How People Order Online? Analysis of 3 million Instacart orders.

BDA-503 - Term Project - Berk Orbay
29.10.2017

As group cleveR, we will work on the online order behaviours of Instacart customers with group members:

About the Company

Instacart is a San Francisco based online shopping website that provide service for online grocery shopping orders and same-day delivery service from various local stores. Instacart has founded in San Francisco on June 2012 and operating in 39 states across United Satates of America today.

Our Purpose

In this project, our work will be composed of 3 main areas.

1.Exploratory Analysis on the data
2.Segmentation
3.Recommendation

Our study will begin with exploratory data analysis. We will try to explain customer behaviours and pruchasing patterns.We will try to reach facts like “what time of the day customers order most”, “What is avarege basket size?”, “Which products ordered togather” etc.

After exploratory analysis, we will try to group customers according to their purchasing behaviours. We will exemine their orders according to product category, order time, order amount in order to find similarities and differences.

At the end, we will try to find what a customer most likely to buy in his/her next order and try to suggest them the products.

About the Data

The dataset contains over 3 million grocery orders and consist of 6 csv files. One of them is a train dataset. Lets look at the row numbers and variables in each file:

Products

products<-read.csv("data/products.csv")

Product has 4 attributes which are product_id, product_name, aisle_id, department_id

kable(head(products,5))
product_id product_name aisle_id department_id
1 Chocolate Sandwich Cookies 61 19
2 All-Seasons Salt 104 13
3 Robust Golden Unsweetened Oolong Tea 94 7
4 Smart Ones Classic Favorites Mini Rigatoni With Vodka Cream Sauce 38 1
5 Green Chile Anytime Sauce 5 13

Aisles

aisles<-read.csv("data/aisles.csv")

Aisle has 4 attributes which are product_id, product_name, aisle_id, department_id

kable(head(aisles,5))
aisle_id aisle
1 prepared soups salads
2 specialty cheeses
3 energy granola bars
4 instant foods
5 marinades meat preparation

Departments

departments<-read.csv("data/departments.csv")
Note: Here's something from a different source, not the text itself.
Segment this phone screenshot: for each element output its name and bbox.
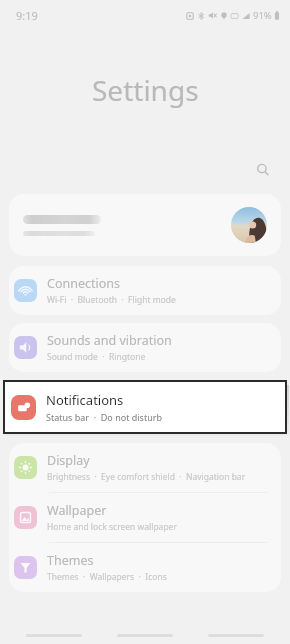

Department has 4 attributes which are product_id, product_name, aisle_id, department_id

kable(head(departments,5))
department_id department
1 frozen
2 other
3 bakery
4 produce
5 alcohol

Orders

orders<-read.csv("data/orders.csv")

Order has 4 attributes which are product_id, product_name, aisle_id, department_id

kable(head(orders,5))
order_id user_id eval_set order_number order_dow order_hour_of_day days_since_prior_order
2539329 1 prior 1 2 8 NA
2398795 1 prior 2 3 7 15
473747 1 prior 3 3 12 21
2254736 1 prior 4 4 7 29
431534 1 prior 5 4 15 28

Order_Products_Train

op_train<-read.csv("data/order_products__train.csv")
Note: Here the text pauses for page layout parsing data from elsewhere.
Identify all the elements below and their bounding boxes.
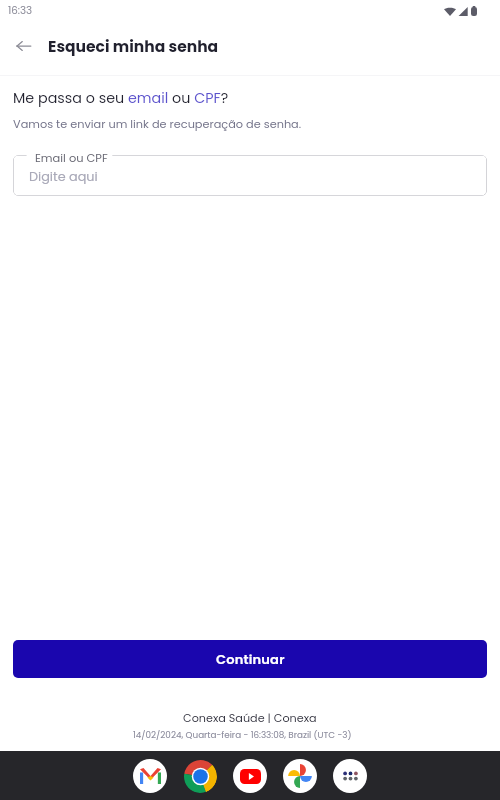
button[interactable]: Photos: [283, 759, 317, 793]
button[interactable]: Digite aqui: [13, 155, 487, 196]
button[interactable]: Chrome: [183, 759, 217, 793]
staticText: 16:33: [8, 3, 33, 17]
staticText: Digite aqui: [29, 168, 98, 186]
button[interactable]: Gmail: [133, 759, 167, 793]
button[interactable]: All apps: [333, 759, 367, 793]
button[interactable]: Continuar: [13, 640, 487, 678]
button[interactable]: YouTube: [233, 759, 267, 793]
staticText: Esqueci minha senha: [48, 36, 219, 58]
staticText: Continuar: [216, 650, 285, 668]
staticText: Vamos te enviar um link de recuperação d…: [13, 116, 302, 132]
staticText: Me passa o seu email ou CPF?: [13, 88, 229, 108]
staticText: Conexa Saúde | Conexa: [183, 710, 317, 726]
staticText: 14/02/2024, Quarta-feira - 16:33:08, Bra…: [133, 729, 352, 741]
staticText: Email ou CPF: [35, 150, 108, 166]
button[interactable]: Back: [6, 29, 40, 63]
Order product train has 4 attributes which are order_id, product_id, add_to_cart_order, reordered

kable(head(op_train,5))
order_id product_id add_to_cart_order reordered
1 49302 1 1
1 11109 2 1
1 10246 3 0
1 49683 4 0
1 43633 5 1

Order_Products_Prior

op_prior<-read.csv("data/order_products__prior.csv")

Order product train has 4 attributes which are order_id, product_id, add_to_cart_order, reordered

kable(head(op_prior,5))
order_id product_id add_to_cart_order reordered
2 33120 1 1
2 28985 2 1
2 9327 3 0
2 45918 4 1
2 30035 5 0

DataJoinProcess

orders_product<-rbind(op_prior,op_train)
orders_full<-left_join(orders,orders_product,by="order_id")
orders_full<-left_join(orders_full,products,by="product_id")
orders_full<-left_join(orders_full,aisles,by="aisle_id")
orders_full<-left_join(orders_full,departments,by="department_id")
rm(orders_product, aisles,op_prior,op_train,orders,products,departments)
#orders_full <-orders_full %>% filter(row_number()<=1000000)
order_number_by_user_id<-orders_full %>%  group_by(user_id) %>% summarise(number_of_order=n_distinct(order_id)) 


General Information

Data includes 3421083 order. There are 206209 users who placed on order. Minumum of order placed by the users is 4 . Maxiumum of order placed by the users is 100

#rm(order_number_by_user_id)
temp<- orders_full %>% group_by(department) %>% summarise(count=n()) %>% mutate(per=count/sum(count) ) %>% arrange(desc(per))
per<- temp %>% filter(row_number()<=4) %>% summarise(sum=round(sum(per),2)*100) 


Bestseller Departmants

When we look at the number of products sold in each department, departmant produce and dairy eggs are obvious leaders in sales quantity. Produce departmant contain products such as vegatable and fruit in the form of fresh or package whereas dairy eggs contain yogurt, packaged cheese, milk and eggs, etc. Also we can see that 63 % of the sales are come from 4 departrments.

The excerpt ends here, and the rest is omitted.